The demand for broadband data is not set to slow down anytime soon.  Pandemic aside, demand for broadband has been steadily increasing in Canada for years. From 2013 to 2017, the number of high-speed Internet subscriptions increased by 1.5 per cent, while the population only increased by 0.1 per cent.

“Broadband is not like other commodities — the more you produce, the more demand there is,” says Phil Roberts, CEO of Valo Networks. From a demand perspective, the pandemic has forced companies, people and institutions (especially education and health) to move on-line.  It’s hard to find a business now that has not digitized — traditional brick and mortar businesses like gyms have found an online audience. Even after the pandemic, many will continue to use the technology to bring efficiencies and/or open new markets.

 

Who’s Online?

This is the acceleration of a trend that has already been in motion for some time, and one that Phil does not see changing post-pandemic. For rural communities especially, these trends in usage could be key to attracting new residents. Roberts likes to think of the trends in terms of three stages of adulthood.

Young adults, just starting out: “Internet is a necessity,” says Phil. “It’s how all their content is delivered.” This age group has the lowest penetration rate for landlines, and the highest for cord cutting. They need connectivity for entertainment, education, social activity, job-searches and even employment.  This group might choose where they live based on budget (lower rents, proximity to school or work) but connection speeds will affect how long they stay.

Adults in careers to retirement: The older part of this segment may still rely on cable television and landlines, but this group’s use of technology like VOiP, IPTV and streaming is rapidly growing. Remote work requires a good internet connection, and this group is more likely to consider areas with good internet service, then choose their home within those zones. This is even true of urban areas, says Roberts — for example, some neighborhoods in Calgary are equipped with fibre-optic, while others are not.
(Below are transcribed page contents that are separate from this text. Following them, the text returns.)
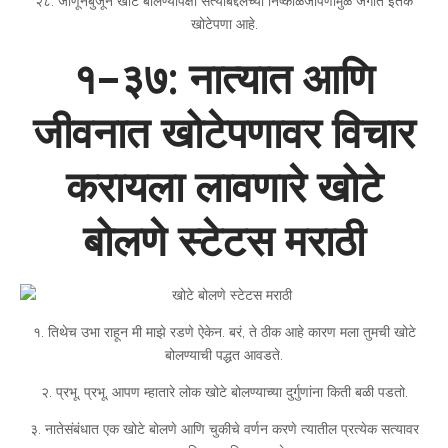
२८. जाणूनबुजून खोटे बोलण्यापेक्षा सत्याबद्दलच्या निष्काळजीपणामुळे जगात इतके
खोटेपणा आहे.
१–३७: नात्यात आणि
जीवनात खोटेपणावर विचार
करायला लावणारे खोटे
बोलणे स्टेटस मराठी
१. तिथेच उभा राहून मी माझे रडणे ऐकेन. बरं, ते ठीक आहे कारण मला तुमची खोटे
बोलण्याची पद्धत आवडते.
२. प्रभू, प्रभू, आपण म्हातारे लोक खोटे बोलण्याच्या दुर्गुणांना किती बळी पडतो.
३. नातेसंबंधात एक खोटे बोलणे आणि चुकीचे वर्णन करणे त्यातील प्रत्येक सत्यावर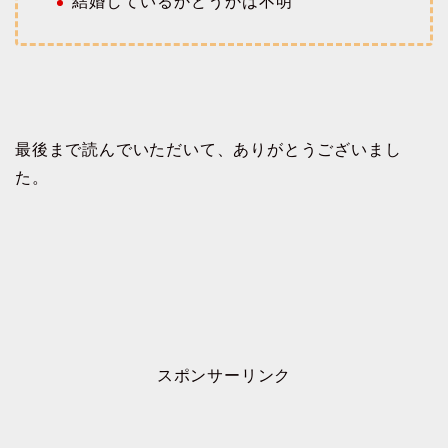
結婚しているかどうかは不明
最後まで読んでいただいて、ありがとうございまし
た。
スポンサーリンク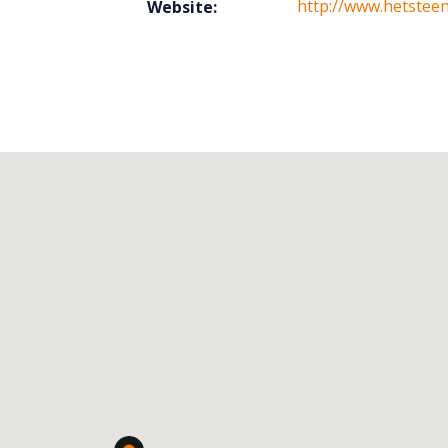
http://www.hetsteen
Website:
Retired adults: Although they’ll tolerate slow connection speeds (especially if they’re on a fixed income), this group’s use of digital services for entertainment is growing. Emerging services like telehealth will continue this trend — Roberts estimate that in as little as three years, telehealth could become an essential part of healthcare delivery. As Canada’s senior population grows, people want to stay in their homes longer, necessitating the ability to connect with families, health care professionals, and others remotely. For those working and learning, the internet has become an essential way to connect from home — sometimes across town, sometimes across the country

 

The Future of Communities

Communities know it’s essential to close the digital divide — the pandemic has illustrated that in so many ways. The delivery of health care services, for example, has already emerged as essential for some communities. For example, some communities have already faced issues with their only doctor having to self-isolate, leaving residents without care during the pandemic. On a smaller level, access to high-speed broadbad allows landlords to use technology such as sensors, data, and algorithms to better manage their assets and reduce operational costs. And having the ability to connect smartphones with building systems may help increase safety for residents, guests, or the broader community.

Valo Networks is working to bring rural communities the same level of connectivity urban centres enjoy. We partner with communities to build local infrastructure, ensuring residents have access to the digital services that are becoming essential to all our lives. And it’s clear that investing in those communities will not only benefit current residents, but attract future ones, too.